Ode aux vocaux

© karel duerinckx
Lisette Lombé

Les rues sont pavées d’humeurs, de rencontres, de silences ou d’aveux. Lisette Lombé s’y abandonne et s’y émerveille, humant l’air du temps de sa prose nomade.

Lorsque je rentre d’une marche comme celle de ce matin, je serais bien incapable de vous lister dix détails magnifiques qui font que le paysage d’aujourd’hui n’est pas semblable à celui d’hier. Aujourd’hui, pas de couple d’octogénaires qui font des abdos sur un banc et qui me donnent envie de vieillir amoureuse, pas de panneau avec le nombre de vélos qui ont emprunté ce tronçon de halage depuis le début de la journée ou le début de l’année, pas de carton avec écrit dessus, en lettres colorées et enfantines: «bar à eau pour chiens gentils».

Aujourd’hui, je rentre d’une marche de travail. Je suis comme l’actrice d’une série américaine, PDG workaholic d’un célèbre magazine de mode, qui répond à ses appels en marchant sur un tapis roulant, dans son bureau de Manhattan. D’une pierre deux coups. L’avenir appartient à ceux qui se lèvent tôt. Le temps, c’est de l’argent. Autant d’expressions prêtes à être dégainées comme des excuses si quelqu’un devait me faire remarquer que cela n’a pas beaucoup de sens de se balader en forêt avec son téléphone. Ça rime à quoi de croiser des arbres sans prendre le temps de les saluer? Ça dit quoi de mon rapport au monde d’enchaîner les réunions à ciel ouvert sans même regarder les mouvements des nuages?

De quel message laissé par l’un de vos proches sur votre boîte vocale vous rappelez-vous avec acuité?

Je repense à ces grandes photographies de bambous, commercialisées pour apporter une touche de sérénité dans des open spaces déshumanisés ou des couloirs aseptisés. Décor de nature, illusion de verdure. Faire comme si. Sans odeurs, sans caresses du vent, sans insectes libres. Effacement de la frontière entre vie privée et vie professionnelle, effondrement des travailleurs qui se sont crus indispensables au ronronnement du système. Pourquoi acceptons-nous si docilement les demi-sensations et les relations artificielles?

Je tente de me déculpabiliser en me disant que, durant cette sortie, j’ai quand même aussi donné deux coups de fil avec le cœur. Rien à voir avec le travail! Deux longs messages de près de dix minutes chacun. Sincères et doux. Mes proches ont l’habitude de ces tartines vocales, comme je les appelle. Etranges messages qui encouragent sans attendre de réponse en retour, qui informent pour le plaisir du partage, qui s’épanchent d’une traite, déposent sans besoin de soutien immédiat, qui s’écoutent quand on peut, qui s’écoutent quand on veut, sans urgence. Tartines dans le calme des dimanches matins, tartines des débuts de semaines, tartines de l’aube, tartines des dernières forces de la journée, tartines des insomnies.

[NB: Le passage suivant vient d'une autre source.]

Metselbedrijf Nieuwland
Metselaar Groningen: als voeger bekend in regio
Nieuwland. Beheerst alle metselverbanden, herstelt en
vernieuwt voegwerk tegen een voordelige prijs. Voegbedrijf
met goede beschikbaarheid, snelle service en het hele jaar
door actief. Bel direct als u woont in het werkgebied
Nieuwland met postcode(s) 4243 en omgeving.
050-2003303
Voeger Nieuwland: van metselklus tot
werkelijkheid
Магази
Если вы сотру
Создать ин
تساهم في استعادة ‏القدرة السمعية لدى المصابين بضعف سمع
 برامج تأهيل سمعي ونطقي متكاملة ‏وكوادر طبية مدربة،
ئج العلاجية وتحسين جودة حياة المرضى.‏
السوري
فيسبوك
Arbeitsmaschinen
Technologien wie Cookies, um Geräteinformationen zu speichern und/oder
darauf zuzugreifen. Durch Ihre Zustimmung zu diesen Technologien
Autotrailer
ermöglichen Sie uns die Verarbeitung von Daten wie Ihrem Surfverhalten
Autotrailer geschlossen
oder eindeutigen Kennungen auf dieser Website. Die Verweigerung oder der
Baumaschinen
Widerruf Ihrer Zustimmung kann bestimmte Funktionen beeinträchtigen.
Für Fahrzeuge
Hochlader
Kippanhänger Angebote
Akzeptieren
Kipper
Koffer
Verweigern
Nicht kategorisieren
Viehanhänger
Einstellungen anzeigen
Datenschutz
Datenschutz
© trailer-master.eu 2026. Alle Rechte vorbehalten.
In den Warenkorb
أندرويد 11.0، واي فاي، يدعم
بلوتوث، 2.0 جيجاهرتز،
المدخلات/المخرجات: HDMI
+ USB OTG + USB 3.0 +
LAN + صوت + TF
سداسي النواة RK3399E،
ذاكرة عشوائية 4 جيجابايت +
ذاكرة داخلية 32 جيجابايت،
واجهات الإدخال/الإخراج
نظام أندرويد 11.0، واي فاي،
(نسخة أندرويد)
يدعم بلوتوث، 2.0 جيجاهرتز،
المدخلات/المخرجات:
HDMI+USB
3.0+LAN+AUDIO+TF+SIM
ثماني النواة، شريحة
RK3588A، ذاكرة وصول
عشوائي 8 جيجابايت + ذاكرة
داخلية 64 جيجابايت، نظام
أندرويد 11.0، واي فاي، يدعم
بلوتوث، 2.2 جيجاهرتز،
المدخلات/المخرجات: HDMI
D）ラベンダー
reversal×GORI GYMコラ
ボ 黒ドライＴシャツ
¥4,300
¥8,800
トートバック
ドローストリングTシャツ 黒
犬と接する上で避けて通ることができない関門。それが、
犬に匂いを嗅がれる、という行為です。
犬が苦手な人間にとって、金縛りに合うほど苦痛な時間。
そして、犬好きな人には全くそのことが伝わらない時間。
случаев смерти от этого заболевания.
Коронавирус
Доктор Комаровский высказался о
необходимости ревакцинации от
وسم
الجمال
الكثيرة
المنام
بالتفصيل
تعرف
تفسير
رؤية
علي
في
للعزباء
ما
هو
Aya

Les vocaux, c’est un peu la version moderne des messages laissés sur les anciens répondeurs des téléphones fixes. J’aime beaucoup ces conversations en différé. On est voix enrouée ou voix émue. On est intonation singulière, accent familier, mots sur le bout de la langue, lapsus. On est ailleurs et toujours là.

Je ne remercierai jamais assez ce collègue rappeur qui, un jour d’automne, prit le temps de m’expliquer pourquoi il préférait ce type de communication à l’envoi de mails. Plus rapide, plus chaleureux, moins d’insécurité linguistique car plus cette idiote peur des fautes d’orthographe, peur d’être jugé pour un mauvais accord du participe passé.

Je me revois, malhabile lors de mes premiers envois, lâchant trop tôt la touche, parlant dans le vide, devant m’y reprendre à plusieurs fois pour envoyer mon message, maugréant contre la technologie. Ça me prenait tellement de temps que ça en devenait risible.

Aujourd’hui, même si je suis une femme de lettres et de mots, même si j’adore écrire, laisser et garder trace, même si je suis une nostalgique des échanges épistolaires, je ne pourrais plus revenir sur mes pas.

Petite question. De quel message laissé ainsi par l’un de vos proches sur votre boîte vocale vous rappelez-vous avec acuité? Message peut-être grave et chargé, peut-être joyeux et léger mais saisissant de vérité. Message qui annonce une naissance, l’obtention de papiers, un bouquin signé dans une maison d’édition prestigieuse, un cancer, un tremblement de terre en Turquie. Message qui tombe à pic ou goutte qui fait déborder le vase. Message-baume au cœur ou message-crève-cœur mais message droit au cœur.